## Dataset entries
────────────────────────────────────────

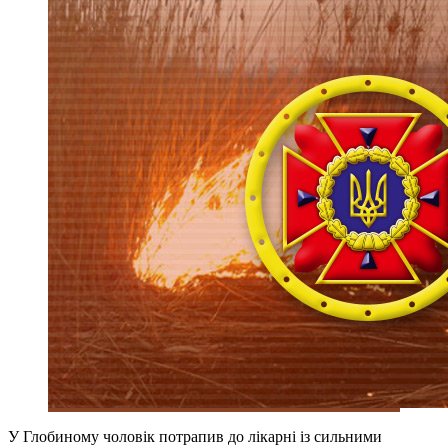
У Глобиному чоловік потрапив до лікарні із сильними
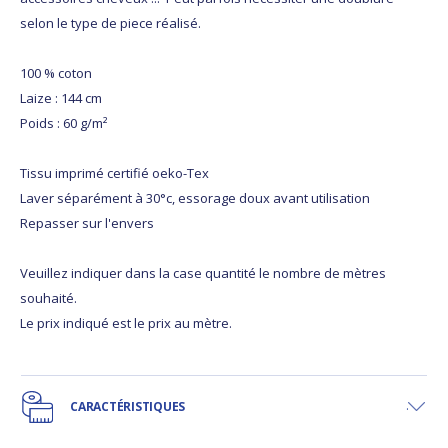
selon le type de piece réalisé.
100 % coton
Laize : 144 cm
Poids : 60 g/m²
Tissu imprimé certifié oeko-Tex
Laver séparément à 30°c, essorage doux avant utilisation
Repasser sur l'envers
Veuillez indiquer dans la case quantité le nombre de mètres
souhaité.
Le prix indiqué est le prix au mètre.
CARACTÉRISTIQUES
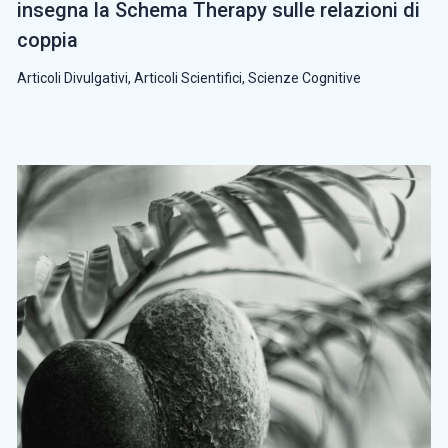
insegna la Schema Therapy sulle relazioni di
coppia
Articoli Divulgativi
,
Articoli Scientifici
,
Scienze Cognitive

────────────────────────────────────────

## Work to be completed
For this exercise, write out exactly the lines from the one with "Laize : 144 cm" through the last line of the records, inclusive, and leave each picture out.

## Response box
Laize : 144 cm
Poids : 60 g/m²
Tissu imprimé certifié oeko-Tex
Laver séparément à 30°c, essorage doux avant utilisation
Repasser sur l'envers
Veuillez indiquer dans la case quantité le nombre de mètres
souhaité.
Le prix indiqué est le prix au mètre.
CARACTÉRISTIQUES
insegna la Schema Therapy sulle relazioni di
coppia
Articoli Divulgativi
,
Articoli Scientifici
,
Scienze Cognitive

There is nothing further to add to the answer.